Throughout a business’s evolution, there are several rounds of funding conducted. Funding is needed for a multitude of reasons ranging from operational growth to capital expenditure/asset expansion to debt repayments or even shareholder rewards. As a start-up, the company generally looks to tap venture capital and angel investors for their Series A, Series B etc. funding. What this means is that in exchange for a cash investment infusion from the VCs, the company gives them preferred shares i.e. a stake in the company. Each subsequent round of financing is conducted as the business grows and funds are needed to accommodate the growth plans of management. Eventually though, a company may want to become publicly listed on the stock market (commonly known as undergoing in IPO – Initial Public Offering). The investment banking name for this is a primary issuance – a term that is intended to emphasize that the proceeds from this financing go directly to the company. Once the shares have transferred hands to public shareholders however, any risk and reward from the fluctuations of the stock price is the responsibility and ownership of the shareholder i.e. the company does not make any more money off that.
The process for a primary issuance starts with company management calling an investment bank to discuss the potential and viability of an IPO. This stage is especially important as investment banks possess the expertise to advise on whether the company’s growth is at a point where an IPO would be optimal and whether the equity capital markets are active enough to ensure a successful issuance. Once they commence the listing process, the banks often underwrite the issuance wherein they buy the shares outright off the company and transfer the risk of selling the stock onto themselves. Leading up to and on the day of the issuance, the bank creates a book of investors who have subscribed to the stock. A good indicator of pricing and the success of an IPO is how heavily the stock has been subscribed to. The bank’s goal at this point is to capture as much of a profit margin as they can between the price they bought the stock off the company and the price they sell it at to these new investors.
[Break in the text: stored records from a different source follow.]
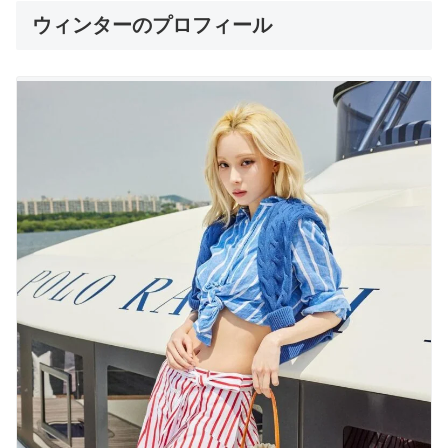
ウィンターのプロフィール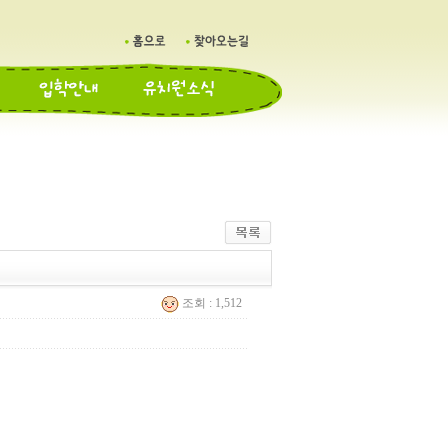
조회 : 1,512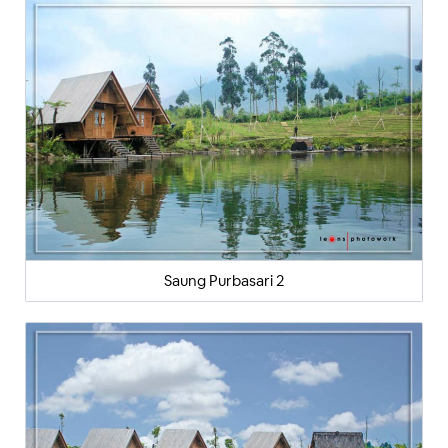
Saung Purbasari 2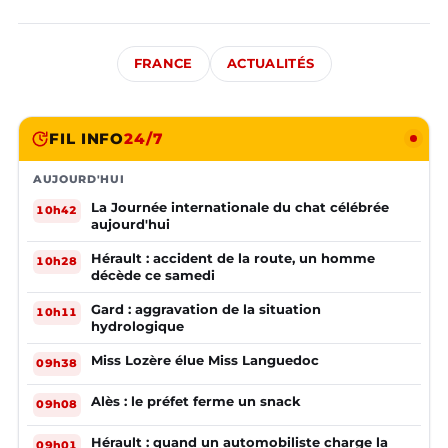
FRANCE
ACTUALITÉS
FIL INFO
24/7
AUJOURD'HUI
La Journée internationale du chat célébrée
10h42
aujourd'hui
Hérault : accident de la route, un homme
10h28
décède ce samedi
Gard : aggravation de la situation
10h11
hydrologique
Miss Lozère élue Miss Languedoc
09h38
Alès : le préfet ferme un snack
09h08
Hérault : quand un automobiliste charge la
09h01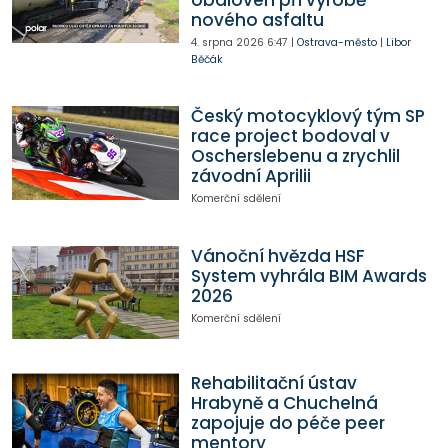
nového asfaltu
4. srpna 2026
6:47
|
Ostrava-město
|
Libor
Běčák
Český motocyklový tým SP
race project bodoval v
Oscherslebenu a zrychlil
závodní Aprilii
Komerční sdělení
Vánoční hvězda HSF
System vyhrála BIM Awards
2026
Komerční sdělení
Rehabilitační ústav
Hrabyně a Chuchelná
zapojuje do péče peer
mentory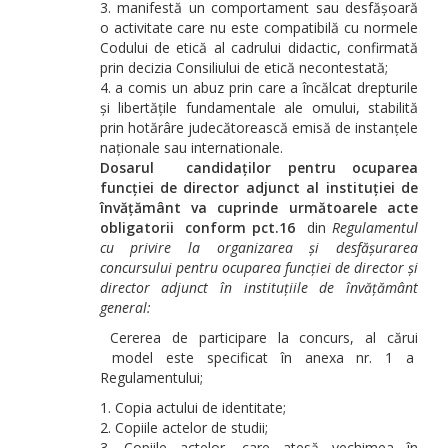
manifestă un comportament sau desfășoară
o activitate care nu este compatibilă cu normele
Codului de etică al cadrului didactic, confirmată
prin decizia Consiliului de etică necontestată;
a comis un abuz prin care a încălcat drepturile
și libertățile fundamentale ale omului, stabilită
prin hotărâre judecătorească emisă de instanțele
naționale sau internationale.
Dosarul candidaților pentru ocuparea
funcției de director adjunct al instituției de
învățământ va cuprinde următoarele acte
obligatorii conform pct.16
din
Regulamentul
cu privire la organizarea și desfășurarea
concursului pentru ocuparea funcției de director și
director adjunct în instituțiile de învățământ
general
:
Cererea de participare la concurs, al cărui
model este specificat în anexa nr. 1 a
Regulamentului;
Copia actului de identitate;
Copiile actelor de studii;
Copiile actelor, care atesă vechimea în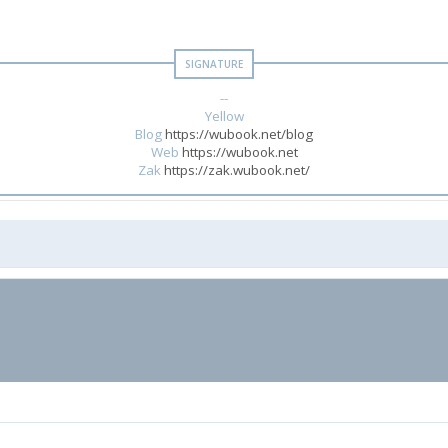
--
Yellow
Blog
https://wubook.net/blog
Web
https://wubook.net
Zak
https://zak.wubook.net/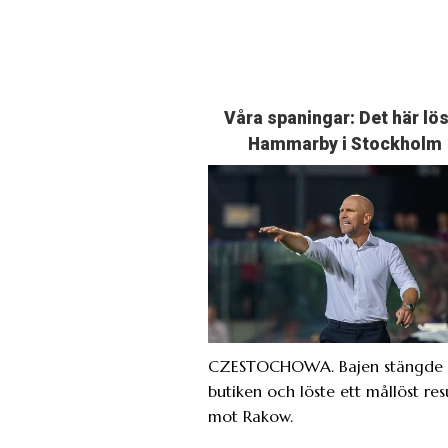
Våra spaningar: Det här lö
Hammarby i Stockholm
CZESTOCHOWA. Bajen stängde 
butiken och löste ett mållöst res
mot Rakow.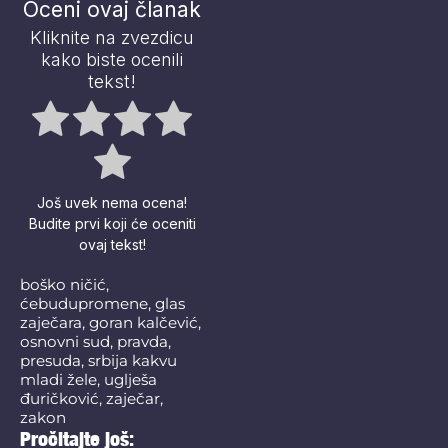
Oceni ovaj članak
Kliknite na zvezdicu
kako biste ocenili
tekst!
Još uvek nema ocena!
Budite prvi koji će oceniti
ovaj tekst!
boško ničić
,
ćebudupromene
,
glas
zaječara
,
goran kalčević
,
osnovni sud
,
pravda
,
presuda
,
srbija kakvu
mladi žele
,
uglješa
đuričković
,
zaječar
,
zakon
Pročitajte još:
For the company itself, the advantages of a primary issuance are significant. An IPO strengthens the company’s capital base as more equity is brought into the company to fund the operations and growth that management is interested in pursuing. There is also an element of prestige brought about by an IPO that management may want to feel self-actualized by. However, more importantly, M&A becomes significantly easier with a public company than a private one as regulatory approval is completed at a quicker pace. That said, there are some downsides to “going public” as well. After listing, companies have a duty to disclose and report earnings every quarter. While this is certainly an additional cost, there is now also pressure from shareholders of the company on management as they seek to align shareholder interests with the company’s interests. There is also new pressure on short term growth as shareholders investing with a shorter time horizon are likely to be less patient than previous financiers (e.g. VCs) regarding company growth and time taken for positive NPV projects to materialize.
In the USA, the dynamism of the primary issuance market is a key driver of the equity capital markets division being one of the most active in full-service investment banks. In 2016, the market capitalization of new primary issuances totalled a formidable $123.7 billion over 106 IPO transactions. Of these, 40 were in the healthcare sector, 22 were technology companies and 15 were financial services companies. Given the strength of the equity markets in recent times andgrowing corporate earnings, it seems likely that 2017 will end as a second consecutive strong year for ECM divisions in investment banks.